● WORK INSTRUCTION
Report every line of the data that includes "Leitfähigkeit".

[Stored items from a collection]
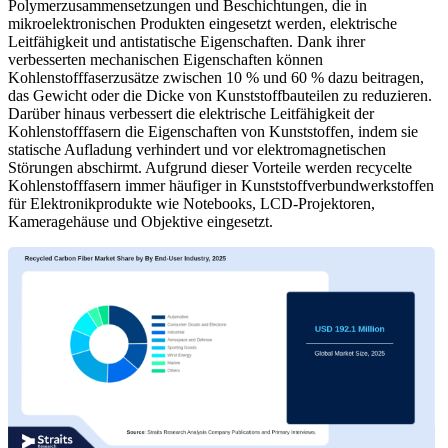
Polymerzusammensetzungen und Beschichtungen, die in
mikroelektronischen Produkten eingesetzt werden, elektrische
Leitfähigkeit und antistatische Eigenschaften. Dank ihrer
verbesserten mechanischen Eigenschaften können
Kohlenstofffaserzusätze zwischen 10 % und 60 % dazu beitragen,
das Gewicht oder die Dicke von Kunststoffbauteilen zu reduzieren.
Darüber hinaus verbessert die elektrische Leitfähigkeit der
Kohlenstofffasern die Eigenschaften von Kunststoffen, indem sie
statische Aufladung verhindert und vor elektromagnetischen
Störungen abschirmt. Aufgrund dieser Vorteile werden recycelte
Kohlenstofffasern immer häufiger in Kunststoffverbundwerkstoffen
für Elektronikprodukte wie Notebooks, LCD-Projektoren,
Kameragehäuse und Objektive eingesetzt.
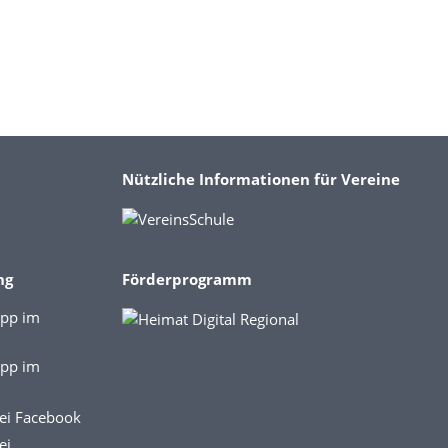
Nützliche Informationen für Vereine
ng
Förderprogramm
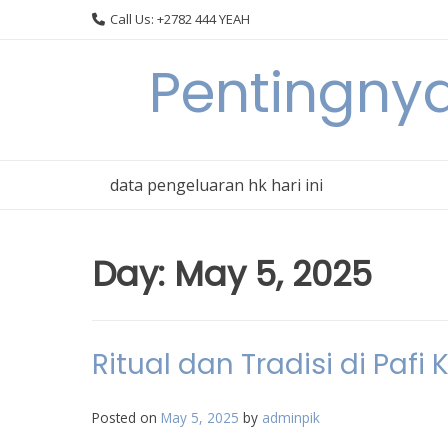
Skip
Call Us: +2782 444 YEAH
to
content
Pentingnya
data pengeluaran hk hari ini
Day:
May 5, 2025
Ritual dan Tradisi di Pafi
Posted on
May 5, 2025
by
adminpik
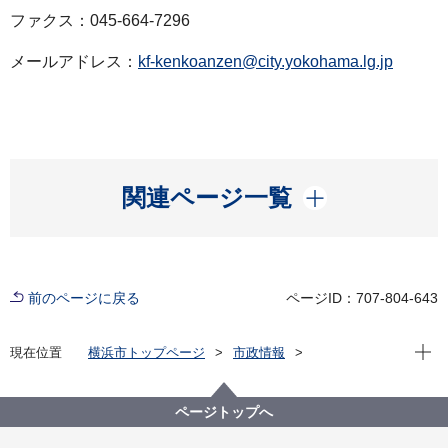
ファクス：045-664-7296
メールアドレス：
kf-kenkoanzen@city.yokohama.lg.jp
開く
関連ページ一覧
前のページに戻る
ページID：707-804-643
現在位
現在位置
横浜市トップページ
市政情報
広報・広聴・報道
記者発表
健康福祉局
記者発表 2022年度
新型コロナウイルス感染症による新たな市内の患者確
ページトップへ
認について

==

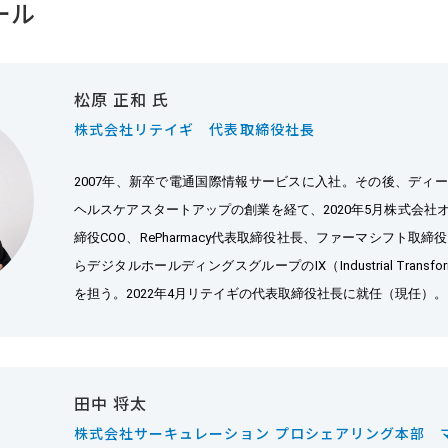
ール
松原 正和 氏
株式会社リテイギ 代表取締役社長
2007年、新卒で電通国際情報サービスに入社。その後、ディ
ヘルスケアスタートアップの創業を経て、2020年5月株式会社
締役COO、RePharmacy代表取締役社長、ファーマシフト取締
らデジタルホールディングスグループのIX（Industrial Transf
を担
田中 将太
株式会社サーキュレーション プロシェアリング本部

--

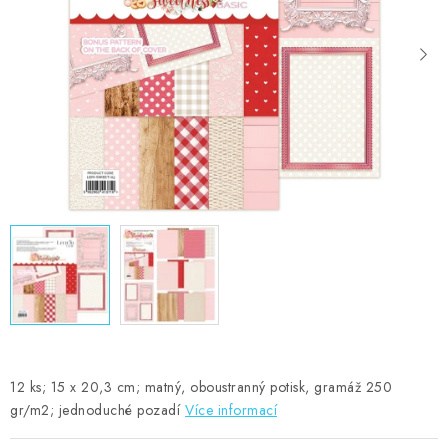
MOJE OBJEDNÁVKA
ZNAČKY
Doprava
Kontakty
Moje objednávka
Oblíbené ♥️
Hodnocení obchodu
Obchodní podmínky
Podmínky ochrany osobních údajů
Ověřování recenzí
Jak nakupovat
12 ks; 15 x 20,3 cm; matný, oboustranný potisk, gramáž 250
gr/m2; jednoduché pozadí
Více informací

● EXERCISE SOLUTION
Leitfähigkeit und antistatische Eigenschaften. Dank ihrer
Darüber hinaus verbessert die elektrische Leitfähigkeit der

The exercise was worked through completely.